In 1917 Lampe became registrar of the Council of Justice on Sint Eustatius and from 1921 he was the acting lieutenant governor of Saba. Six years later, he was appointed Lieutenant Governor of the SSS islands (Sint Maarten, Sint Eustatius and Saba). In 1930 he went to Curaçao where he became head of the Accountability Department at the Department of Finance. Shortly afterwards he went to work at the prosecutor general's office. In addition, he was twice in the Netherlands for a law study, after which he took exams for a 'praktizijn' (lawyer) and notary. He was an official of the Public Prosecution Service at the cantonal court in Curaçao before he was appointed Public Prosecutor in the middle of 1941. In 1946 he left the government service and settled as a notary in Aruba.
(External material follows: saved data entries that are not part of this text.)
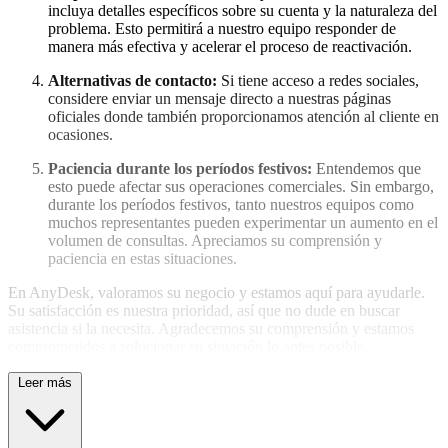
incluya detalles específicos sobre su cuenta y la naturaleza del
problema. Esto permitirá a nuestro equipo responder de
manera más efectiva y acelerar el proceso de reactivación.
Alternativas de contacto:
Si tiene acceso a redes sociales,
considere enviar un mensaje directo a nuestras páginas
oficiales donde también proporcionamos atención al cliente en
ocasiones.
Paciencia durante los períodos festivos:
Entendemos que
esto puede afectar sus operaciones comerciales. Sin embargo,
durante los períodos festivos, tanto nuestros equipos como
muchos representantes pueden experimentar un aumento en el
volumen de consultas. Apreciamos su comprensión y
paciencia en estas situaciones.
En AnyDesk, valoramos su negocio y estamos aquí para ayudarle.
Su satisfacción es nuestra prioridad, así que no dude en buscar
asistencia si la necesita. Agradecemos su comprensión y estamos
comprometidos a solucionar su situación lo antes posible.
Leer más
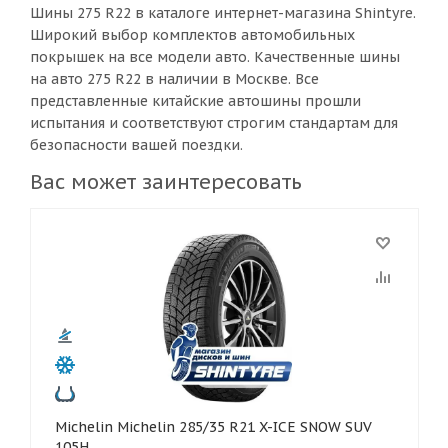
Шины 275 R22 в каталоге интернет-магазина Shintyre.
Широкий выбор комплектов автомобильных
покрышек на все модели авто. Качественные шины
на авто 275 R22 в наличии в Москве. Все
представленные китайские автошины прошли
испытания и соответствуют строгим стандартам для
безопасности вашей поездки.
Вас может заинтересовать
Michelin Michelin 285/35 R21 X-ICE SNOW SUV
105H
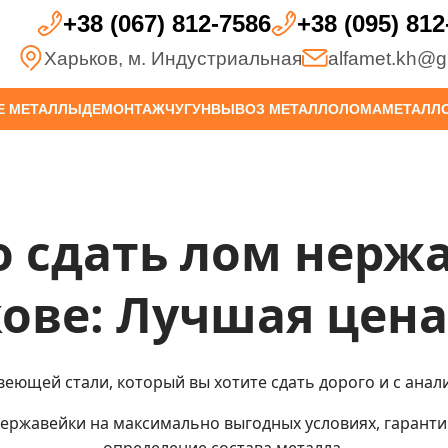
+38 (067) 812-7586
+38 (095) 812
Харьков
,
м. Индустриальная
alfamet.kh@g
Е МЕТАЛЛЫ
ДЕМОНТАЖ
ЧУГУН
ВЫВОЗ МЕТАЛЛОЛОМА
МЕТАЛЛО
 сдать лом нерж
ове: Лучшая цена 
веющей стали, который вы хотите сдать дорого и с анал
ержавейки на максимально выгодных условиях, гаранти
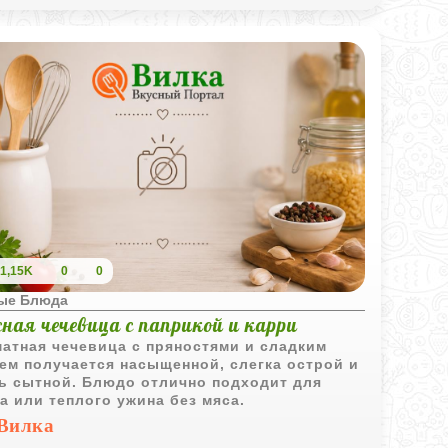
1,15K
0
0
ые Блюда
ная чечевица с паприкой и карри
атная чечевица с пряностями и сладким
ем получается насыщенной, слегка острой и
ь сытной. Блюдо отлично подходит для
а или теплого ужина без мяса.
Вилка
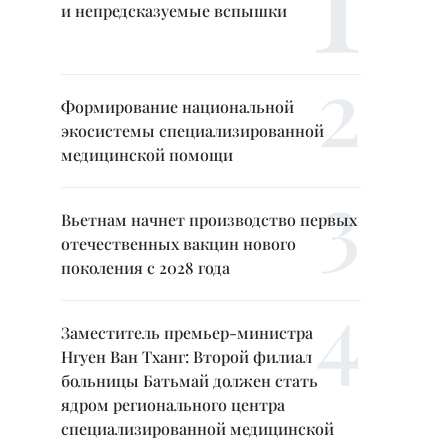
и непредсказуемые вспышки
Формирование национальной
экосистемы специализированной
медицинской помощи
Вьетнам начнет производство первых
отечественных вакцин нового
поколения с 2028 года
Заместитель премьер-министра
Нгуен Ван Тханг: Второй филиал
больницы Батьмай должен стать
ядром регионального центра
специализированной медицинской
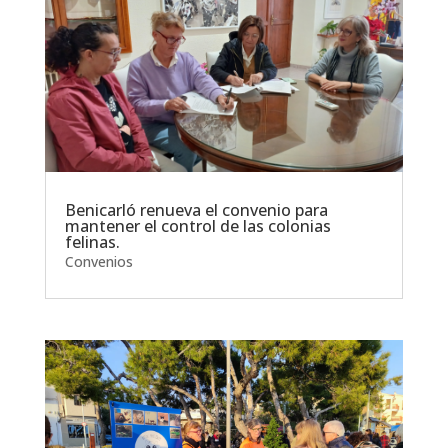
Benicarló renueva el convenio para
mantener el control de las colonias
felinas.
Convenios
He became Minister of Justice in April 1951 but resigned in July 1952. After the election of 1954 Lampe was again appointed Minister of Justice. In August 1955, he was appointed as first Minister Plenipotentiary of the Netherlands Antilles in The Hague, and served until 1 January 1967. After that he was Deputy Governor until June 1970.

Lampe died in 1973 in Oranjestad, Aruba, at the age of 76.